As memory was passed from one generation to another Peggy was the key to finding the other characters. From her, her daughter Bernadette (played by Mary Murphy) and granddaughter Sinead (played by Orla Fitzgerald), we could get a sense of the role played by the local population in the war, particularly the women, which had to be integral to the script. It was important to emphasise that this was a guerrilla war - and that the volunteers could only take on the might of the British Empire because they had the support of the local population. They provided safe houses, hid guns (punishable by death) and played a key role in the IRA's intelligence network. So Peggy's farmhouse, and the three generation of women who live there, became the root of the story.

Because the War of Independence was a David and Goliath situation, it's easy to fall into a romantic view of the struggle.
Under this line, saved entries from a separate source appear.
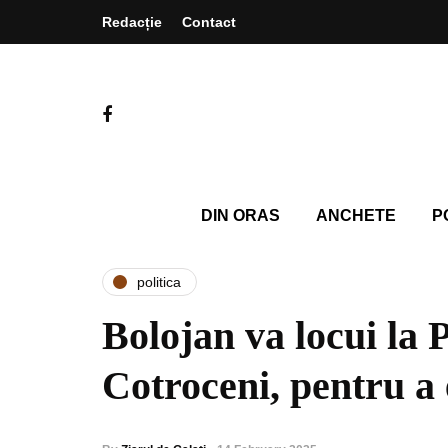
Redacție
Contact
DIN ORAS
ANCHETE
P
politica
Bolojan va locui la 
Cotroceni, pentru a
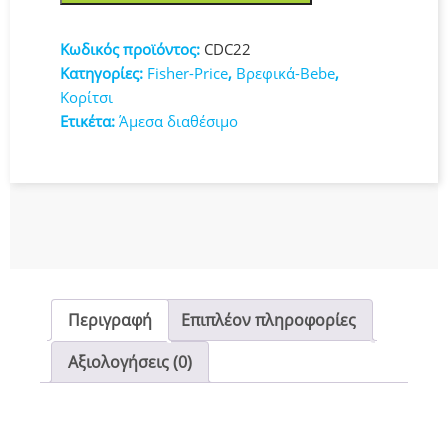
Πεταλούδα
Με
Κωδικός προϊόντος:
CDC22
Σχήματα
Κατηγορίες:
Fisher-Price
,
Βρεφικά-Bebe
,
(CDC22)
Κορίτσι
ποσότητα
Ετικέτα:
Άμεσα διαθέσιμο
Περιγραφή
Επιπλέον πληροφορίες
Αξιολογήσεις (0)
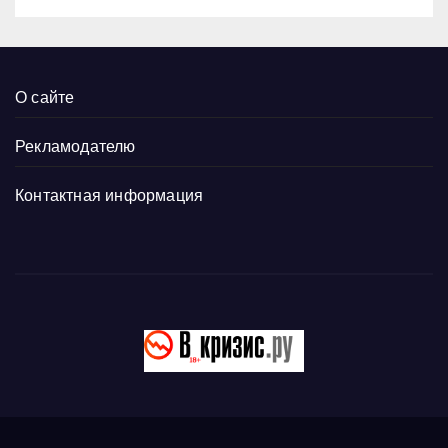
О сайте
Рекламодателю
Контактная информация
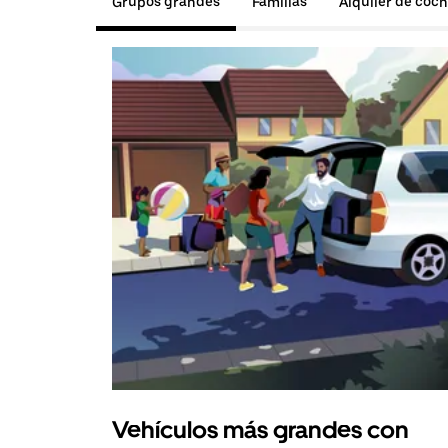
Grupos grandes
Familias
Alquiler de coc
Vehículos más grandes con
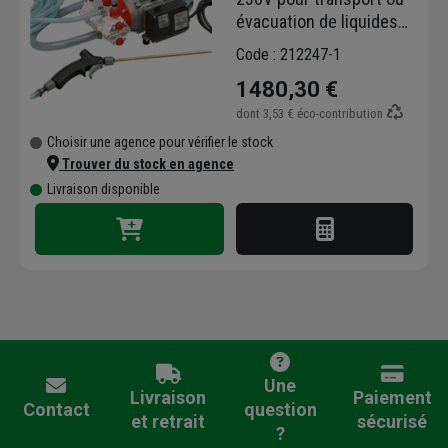
évacuation de liquides
industriels - pression 6
Code : 212247-1
bar
1480,30 €
dont
3,53 €
éco-contribution
Choisir une agence pour vérifier le stock
Trouver du stock en agence
Livraison disponible
Une
Livraison
Paiement
Contact
question
et retrait
sécurisé
?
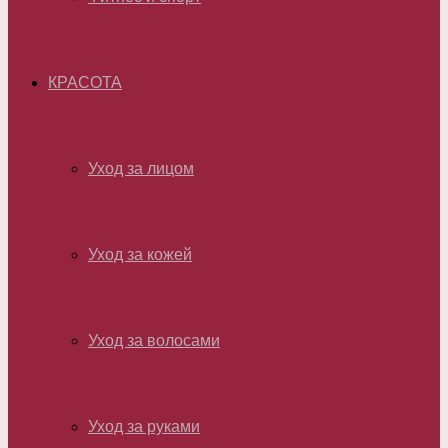
КРАСОТА
Уход за лицом
Уход за кожей
Уход за волосами
Уход за руками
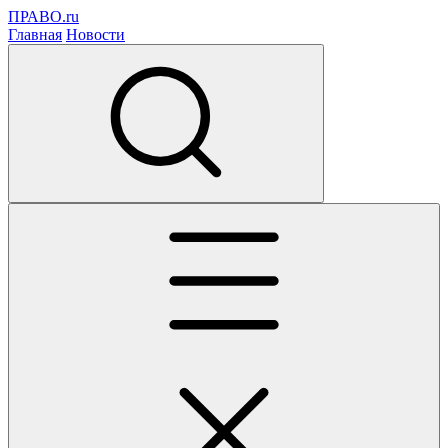
ПРАВО.ru
Главная
Новости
In 1920, there'd be something like 3,500 rifles in the whole country, and in Cork only 200 - 300 men in the Flying Column - against a British force some 10,000 strong in the form of the Black & Tans, the Auxiliaries, the police and various British Army regiments. Having vivid memories of war close up in Central America, especially El Salvador and Guatemala in the eighties, I remember how terrifying it is when the security forces had licence to operate with absolute impunity. I met people who never slept twice in the same house, trade unionists and human rights activists who were on the run. I met people with children kidnapped, or who had relatives tortured and murdered. There's nothing romantic about that life - it was terrifying and devastating. Although there is camaraderie in any resistance which generates a sense of excitement, there is also a tremendous fear. To be shot at, and to kill, is a very traumatic experience and it damages peoples' psyches. It's no surprise that people who have lived through wars just don't want to talk about it. So, I was really keen that we didn't romanticise the inevitable violence that takes place.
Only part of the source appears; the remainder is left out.